Task directions
Your task is to restate every entry below word for word and omit the images.

Records supplied
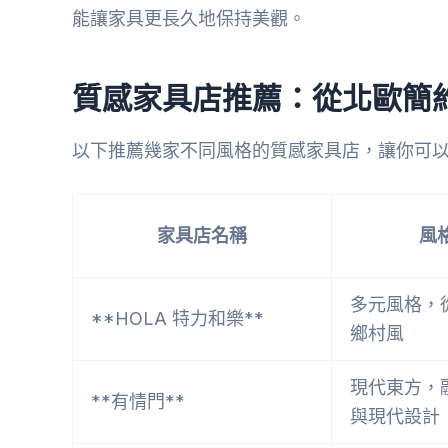
能讓家具更長久地保持美觀。
質感家具店推薦：從北歐簡
以下推薦幾家不同風格的質感家具店，讓你可
家具店名稱
風
多元風格，
**HOLA 特力和樂**
鄉村風
現代東方，
**有情門**
與現代設計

Exercise result
能讓家具更長久地保持美觀。
質感家具店推薦：從北歐簡
以下推薦幾家不同風格的質感家具店，讓你可
家具店名稱
風
多元風格，
**HOLA 特力和樂**
鄉村風
現代東方，
**有情門**
與現代設計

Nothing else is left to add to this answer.